Savaşın kısa sürede biteceği sanılmıştı. Her şey bir anda bitecek ve Suriye’de yeni bir sistem kurulacaktı. Bu, Suriye gerçeği için inandırıcı değildi. Konunun tarafları, hep Suriye dışına işaret ediyorlardı: Suriye’de halk bir kez ayağa kalksa dünya, Esed’in zulmünü bildiğinden, hemen müdahele edecek, BAAS rejimini devirecek ve Suriye’de halkı temsil eden bir sistem kurulacaktı.
Galiba çoğu kimse, uluslararası sistemin bir ülkeye müdahele gerekçesinin insan hakları olabileceğine gerçekten inanmıştı: Uluslararası sistem, bir kurtarıcıydı! Onun tek derdi yeryüzünde insan haklarının ihlal edildiği bir karış yer bırakmamaktı! Madem, Suriye’de insan hakları ihlali vardı. O halde Suriye’ye de mutlaka müdahele gerçekleşecekti! Kurulduğu günden bu yana kapalı bir rejim tarafından yönetilen ve kendilerine uzanacak bir tek el bulamayan Suriye Müslümanlarının biraz dünyadan habersiz kalmaktan, biraz çaresizlikten buna inanmaları akıl kârı olabilir. Ama her gün dünyayı izleyenlerin de buna inanmaları olacak gibi değil:
1. Uluslararası sistemin derdi insan hakları ihlalleri olsa bu sistem, Bosna Müslümanlarını Sırbistan zulmüne, Çeçenistan Müslümanlarını Rusya zulmüne terk eder miydi? Bu sistemin müdahele gerekçesi insan hakları ihlali olsa ilk müdahele etmesi gereken yerin israil olması gerekmez miydi? Ya Arakan ve Orta Afrika…

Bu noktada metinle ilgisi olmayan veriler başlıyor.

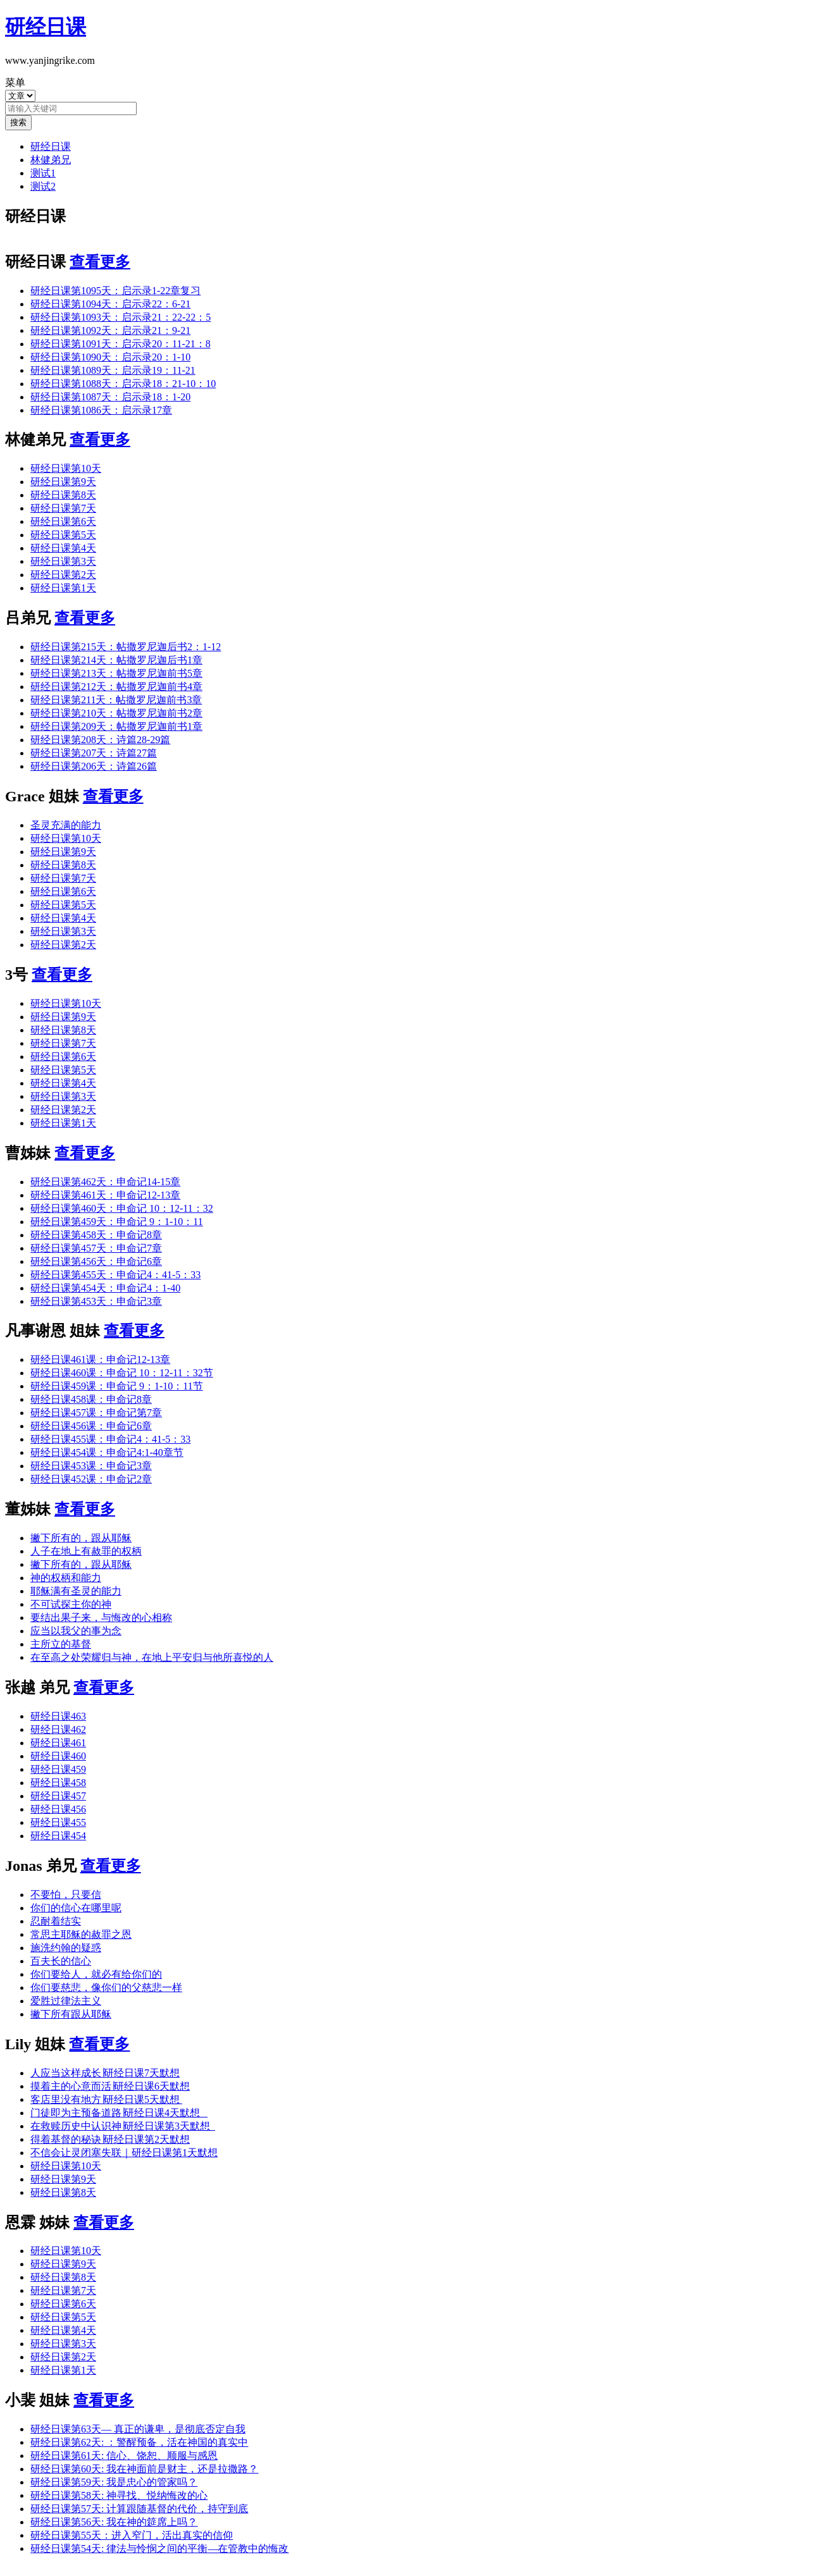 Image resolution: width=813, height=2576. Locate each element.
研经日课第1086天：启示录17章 (101, 410)
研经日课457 (58, 1795)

2. Uluslararası sistemin Suriye müdahelesi, Suriye Müslümanlarının lehine miydi? Bunu da “Nihayetinde bir zalim gider, bir başka zalim gelir. Yeni zalim en çok eskisi kadar zalim olur” diyen Suriye halkı açısından anlamak mümkün… Ama ya konuya dışarıdan bakanlar? Dünyada uluslararası sistemin müdahele edip de huzur gören kaç yer var? Suriye’yi Kosova ve Bosna’yla karşılaştırmak gaflettir. Avrupa kıtasına dâhil her iki ülkenin çok özel konumları vardır. Avrupa’yı geçin… İşte Afganistan, Irak, Somali, Libya… Suriye’nin durumu bunlardan da farklı… Belki en çok Irak’a benziyor. Ama Suriye; Irak da değildir.
Irak, tarih boyunca neredeyse Batı işgali yaşamadı. Batı’nın Irakla duygusal bağı yok. Irak, Batı için nihayetinde bir enerji kaynağıdır. “Suriye – Lübnan – Filistin” ise hem coğrafya hem tarih olarak bir bütündür. Haçlılar, Kudüs’te tutunamamışlarsa bunda Mısır’ın yanında Şam’a hâkim olamamalarının büyük etkisi vardır. Kudüs bir kartalın başı; Mısır onun bir kanadı, Lübnan ve Şam ise onun gövdesi ve diğer kanadı gibidir.
Uluslararası sistem için israil’in güvenliği en önemli kriterdir; israil’in güvende olması ancak Lübnan ve Suriye’nin kontrol altında tutulması ile mümkündür.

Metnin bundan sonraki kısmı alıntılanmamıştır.